Muhammad Ali verbally dissed Joe Frazier in a television interview

Muhammad Ali was known for predicting his fights and trashing his opponent with his mouth before he met them inside the ring.  Prior to the rematch with one of his greatest rivals, Joe Frazier, he did the same. Ali appeared to be quite confident about his rematch, despite the fact that he had lost his previous fight with Frazier.

Muhammad Ali verbally dissed Joe Frazier in a television interview when he told a poem predicting his fight with Joe Frazier.


Ali said, “The fight goes like this …Ding…Ali comes out to meet Frazier but Frazier starts to retreat, if Frazier goes back an inch further he will end up in the ringside seat, Ali swings with a left, Ali swings with a right…Frazier keeps backing but there is none enough room, it’s a matter of time there Ali lowers the boom now Ali lands on the right, what a beautiful swing, and the pulseless Frazier Clean out of the ring.”

On January 28, 1974, in Madison Square Garden, the second fight of the famed duo’s trilogy was held. Muhammad Ali was considered the favorite despite his past setback and did succeed in exacting retribution for losing to Joe Frazier three years earlier.

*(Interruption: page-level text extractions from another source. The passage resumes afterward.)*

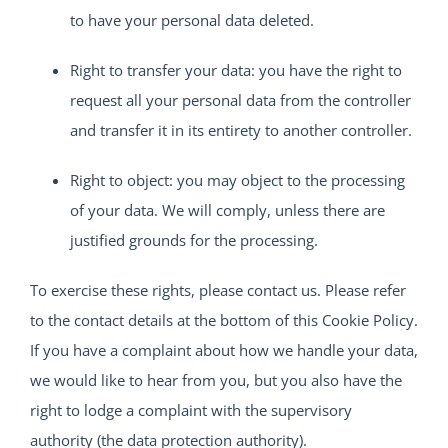
to have your personal data deleted.
Right to transfer your data: you have the right to
request all your personal data from the controller
and transfer it in its entirety to another controller.
Right to object: you may object to the processing
of your data. We will comply, unless there are
justified grounds for the processing.
To exercise these rights, please contact us. Please refer
to the contact details at the bottom of this Cookie Policy.
If you have a complaint about how we handle your data,
we would like to hear from you, but you also have the
right to lodge a complaint with the supervisory
authority (the data protection authority).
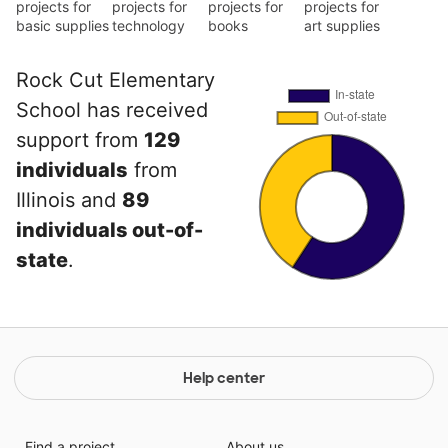
projects for
projects for
projects for
projects for
basic supplies
technology
books
art supplies
Rock Cut Elementary
School has received
support from
129
individuals
from
Illinois and
89
individuals out-of-
state
.
Help center
Find a project
About us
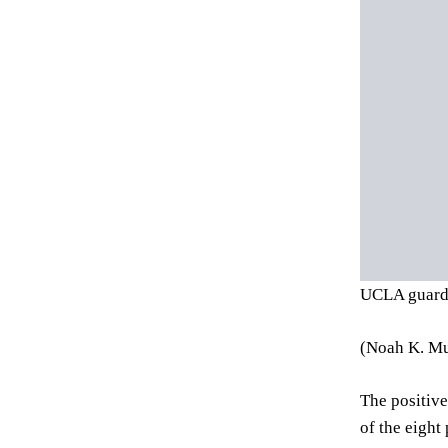
UCLA guard 
(Noah K. Mu
The positive
of the eight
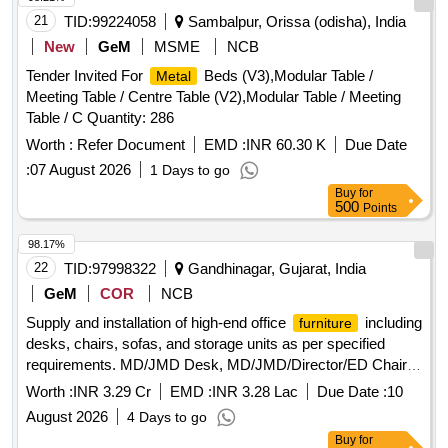
21
TID:
99224058
Sambalpur, Orissa (odisha), India
New
GeM
MSME
NCB
Tender Invited For
Beds (V3),Modular Table /
Metal
Meeting Table / Centre Table (V2),Modular Table / Meeting
Table / C Quantity: 286
Worth :
Refer Document
EMD :
INR 60.30 K
Due Date
:
07 August 2026
1 Days to go
Buy
for
500
Points
98.17%
22
TID:
97998322
Gandhinagar, Gujarat, India
GeM
COR
NCB
Supply and installation of high-end office
including
furniture
desks, chairs, sofas, and storage units as per specified
requirements. MD/JMD Desk, MD/JMD/Director/ED Chair,
MD/JMD/Director/ED Cabin Visitor Chair, MD/JMD cabin 3
Worth :
INR 3.29 Cr
EMD :
INR 3.28 Lac
Due Date :
10
seater leather sofa, Director/ED Desk Option Type 1,
August 2026
4 Days to go
Director/ED Desk Option Type 2, Table-Side & Rear Storage
Buy
for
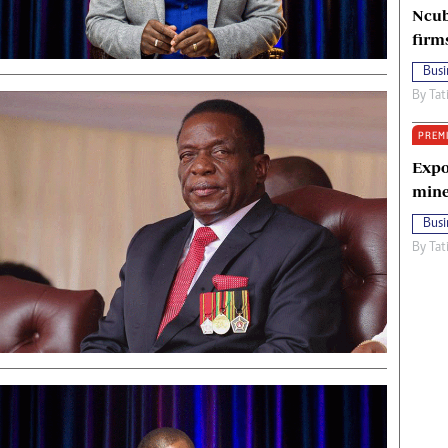
Ncub
firm
Busi
By
Tat
PREM
Expo
mine
Busi
By
Tat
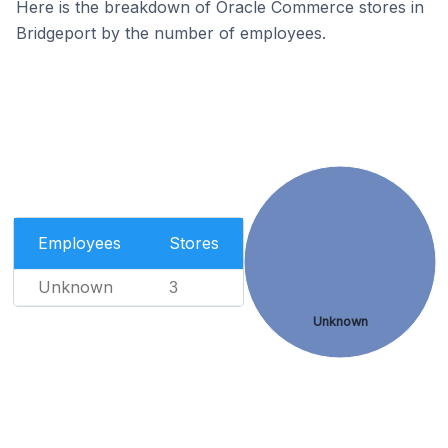
Here is the breakdown of Oracle Commerce stores in
Bridgeport by the number of employees.
Employees
Stores
Unknown
3
Unknown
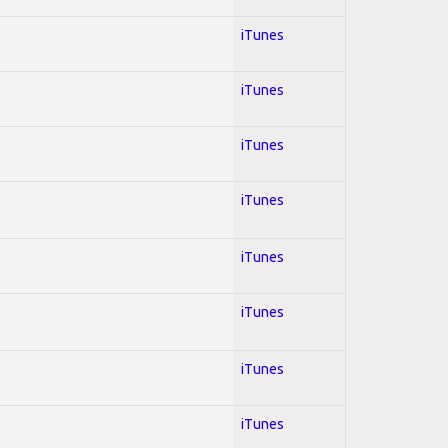
iTunes
iTunes
iTunes
iTunes
iTunes
iTunes
iTunes
iTunes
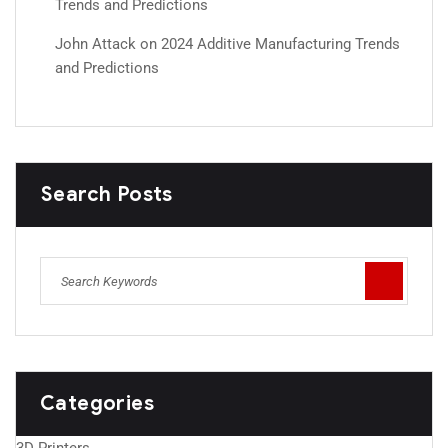
Trends and Predictions
John Attack
on
2024 Additive Manufacturing Trends
and Predictions
Search Posts
Categories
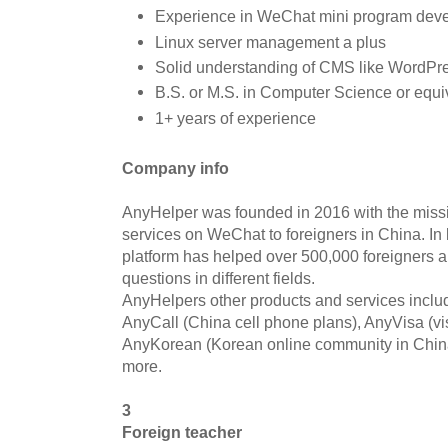
Experience in WeChat mini program deve
Linux server management a plus
Solid understanding of CMS like WordPre
B.S. or M.S. in Computer Science or equi
1+ years of experience
Company info
AnyHelper was founded in 2016 with the missi
services on WeChat to foreigners in China. In 
platform has helped over 500,000 foreigners 
questions in different fields.
AnyHelpers other products and services includ
AnyCall (China cell phone plans), AnyVisa (vi
AnyKorean (Korean online community in China
more.
3
Foreign teacher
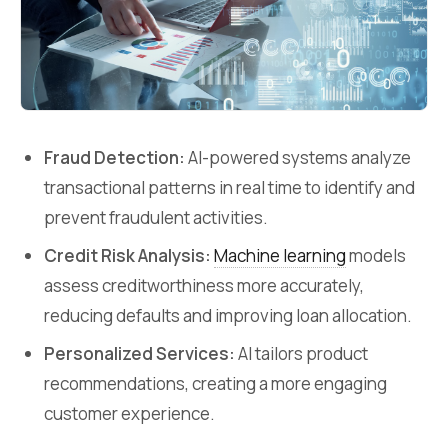
Fraud Detection:
AI-powered systems analyze
transactional patterns in real time to identify and
prevent fraudulent activities.
Credit Risk Analysis:
Machine learning
models
assess creditworthiness more accurately,
reducing defaults and improving loan allocation.
Personalized Services:
AI tailors product
recommendations, creating a more engaging
customer experience.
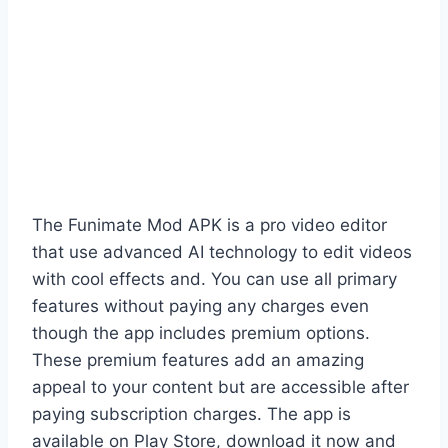
The Funimate Mod APK is a pro video editor
that use advanced AI technology to edit videos
with cool effects and. You can use all primary
features without paying any charges even
though the app includes premium options.
These premium features add an amazing
appeal to your content but are accessible after
paying subscription charges. The app is
available on Play Store, download it now and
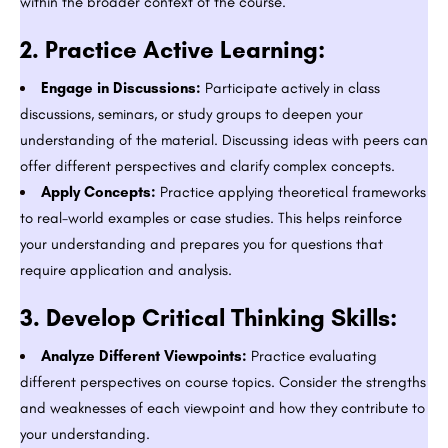
within the broader context of the course.
2.
Practice Active Learning:
Engage in Discussions:
Participate actively in class
discussions, seminars, or study groups to deepen your
understanding of the material. Discussing ideas with peers can
offer different perspectives and clarify complex concepts.
Apply Concepts:
Practice applying theoretical frameworks
to real-world examples or case studies. This helps reinforce
your understanding and prepares you for questions that
require application and analysis.
3.
Develop Critical Thinking Skills:
Analyze Different Viewpoints:
Practice evaluating
different perspectives on course topics. Consider the strengths
and weaknesses of each viewpoint and how they contribute to
your understanding.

Joe Frazier and Muhammad Ali got into a fight during a television interview

Ali and Frazier visited the ABC studios in New York City on January 23, 1974, five days before the rematch, to discuss their first encounter for ABC’s Wide World of Sports. During the interview, Ali started to insult Frazier and called him ignorant for bringing up the hospital, where he had spent a month following the previous bout.

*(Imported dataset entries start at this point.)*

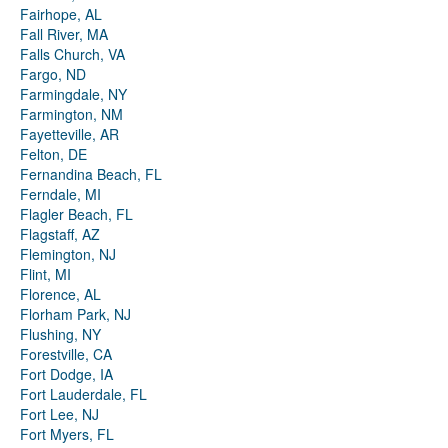
Fairhope, AL
Fall River, MA
Falls Church, VA
Fargo, ND
Farmingdale, NY
Farmington, NM
Fayetteville, AR
Felton, DE
Fernandina Beach, FL
Ferndale, MI
Flagler Beach, FL
Flagstaff, AZ
Flemington, NJ
Flint, MI
Florence, AL
Florham Park, NJ
Flushing, NY
Forestville, CA
Fort Dodge, IA
Fort Lauderdale, FL
Fort Lee, NJ
Fort Myers, FL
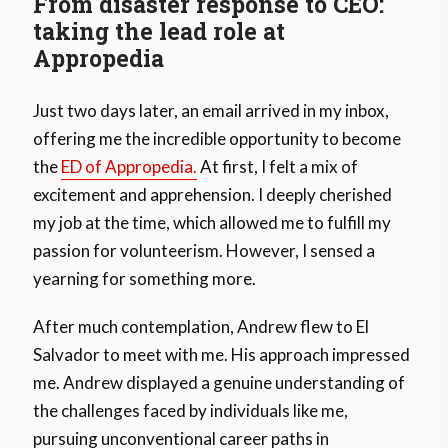
From disaster response to CEO:
taking the lead role at
Appropedia
Just two days later, an email arrived in my inbox,
offering me the incredible opportunity to become
the
ED of Appropedia.
At first, I felt a mix of
excitement and apprehension. I deeply cherished
my job at the time, which allowed me to fulfill my
passion for volunteerism. However, I sensed a
yearning for something more.
After much contemplation, Andrew flew to El
Salvador to meet with me. His approach impressed
me. Andrew displayed a genuine understanding of
the challenges faced by individuals like me,
pursuing unconventional career paths in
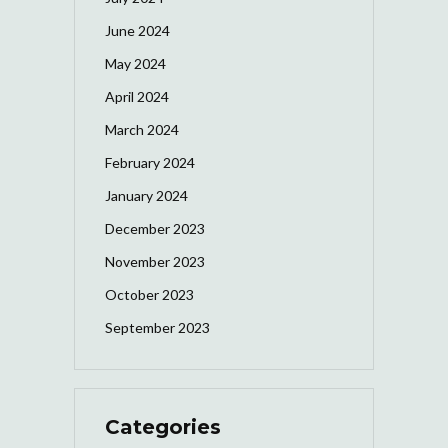
June 2024
May 2024
April 2024
March 2024
February 2024
January 2024
December 2023
November 2023
October 2023
September 2023
Categories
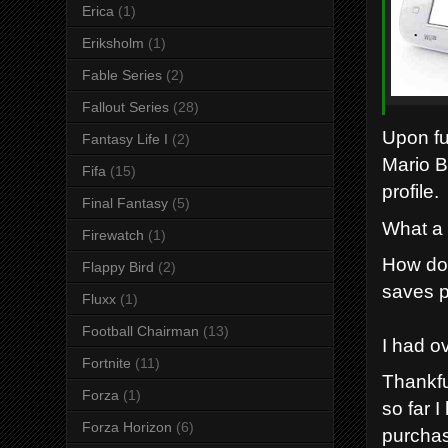
Erica
(1)
Eriksholm
(1)
Fable Series
(2)
Fallout Series
(28)
Upon fu
Fantasy Life I
(2)
Mario B
Fifa
(15)
profile.
Final Fantasy
(5)
What a 
Firewatch
(1)
How do 
Flappy Bird
(2)
saves p
Fluxx
(1)
Football Chairman
(13)
I had o
Fortnite
(11)
Thankfu
Forza
(1)
so far 
Forza Horizon
(6)
purchas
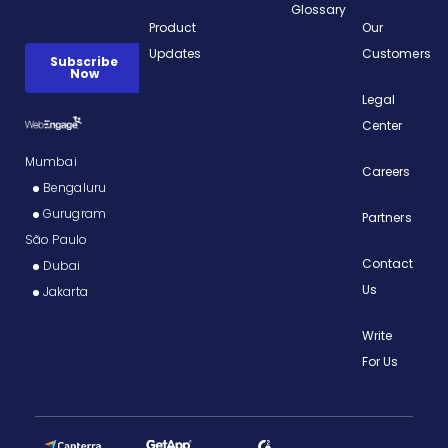
Glossary
Product
Our
Updates
Customers
Legal
Center
Mumbai
Careers
Bengaluru
Gurugram
Partners
São Paulo
Contact
Dubai
Us
Jakarta
Write
For Us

This infuriated Frazier got up from his seat and sat across from Ali while repeatedly saying, “Why you call me ignorant? How am I ignorant?” While the studio staff and Ali’s entourage attempted to calm Frazier down, Ali grabbed him by the neck and forced him to sit down, setting off a fight on the studio floor. The following day, the New York state athletic commission penalized Ali and Frazier $5000.00 each for their behavior.

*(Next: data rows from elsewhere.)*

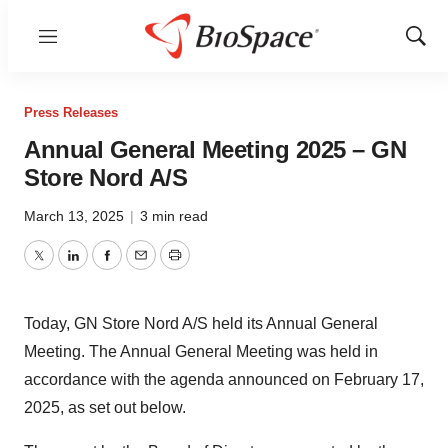
Menu
Show
Sear
Press Releases
Annual General Meeting 2025 – GN
Store Nord A/S
March 13, 2025
|
3 min read
Twitter
LinkedIn
Facebook
Email
Print
Today, GN Store Nord A/S held its Annual General
Meeting. The Annual General Meeting was held in
accordance with the agenda announced on February 17,
2025, as set out below.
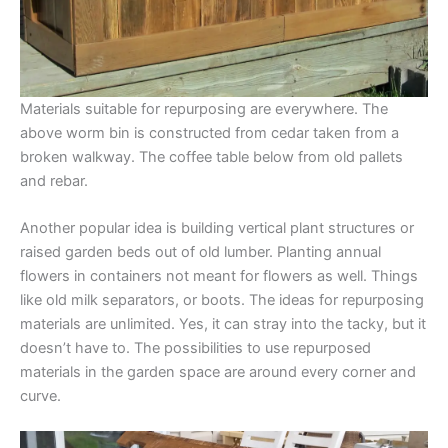
Materials suitable for repurposing are everywhere. The
above worm bin is constructed from cedar taken from a
broken walkway. The coffee table below from old pallets
and rebar.
Another popular idea is building vertical plant structures or
raised garden beds out of old lumber. Planting annual
flowers in containers not meant for flowers as well. Things
like old milk separators, or boots. The ideas for repurposing
materials are unlimited. Yes, it can stray into the tacky, but it
doesn’t have to. The possibilities to use repurposed
materials in the garden space are around every corner and
curve.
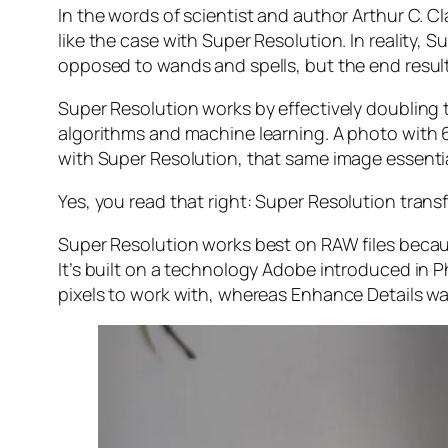
In the words of scientist and author Arthur C. C
like the case with Super Resolution. In reality
opposed to wands and spells, but the end result 
Super Resolution works by effectively doubling th
algorithms and machine learning. A photo with
with Super Resolution, that same image essenti
Yes, you read that right:
Super Resolution trans
Super Resolution works best on RAW files becaus
It’s built on a technology Adobe introduced in 
pixels to work with, whereas Enhance Details wa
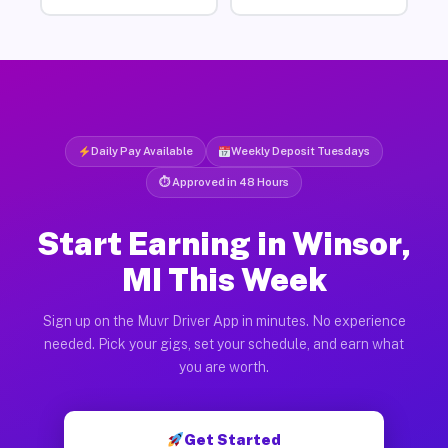
Daily Pay Available
Weekly Deposit Tuesdays
⏱ Approved in 48 Hours
Start Earning in Winsor,
MI This Week
Sign up on the Muvr Driver App in minutes. No experience
needed. Pick your gigs, set your schedule, and earn what
you are worth.
Get Started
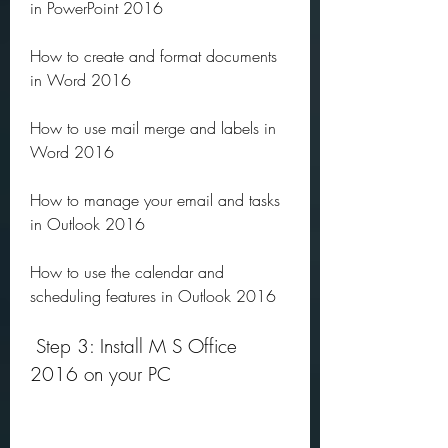
in PowerPoint 2016
How to create and format documents 
in Word 2016
How to use mail merge and labels in 
Word 2016
How to manage your email and tasks 
in Outlook 2016
How to use the calendar and 
scheduling features in Outlook 2016
 Step 3: Install M S Office 
2016 on your PC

Many fans and analysts believed that the Super Match II fight, which was the second of their three clashes, was the least intriguing and hyped. It was considered a matchup between two former champions who were both defeated and past their prime by critics. Their second fight fell short in comparison to their first and third fight which went down into the boxing lore as classics.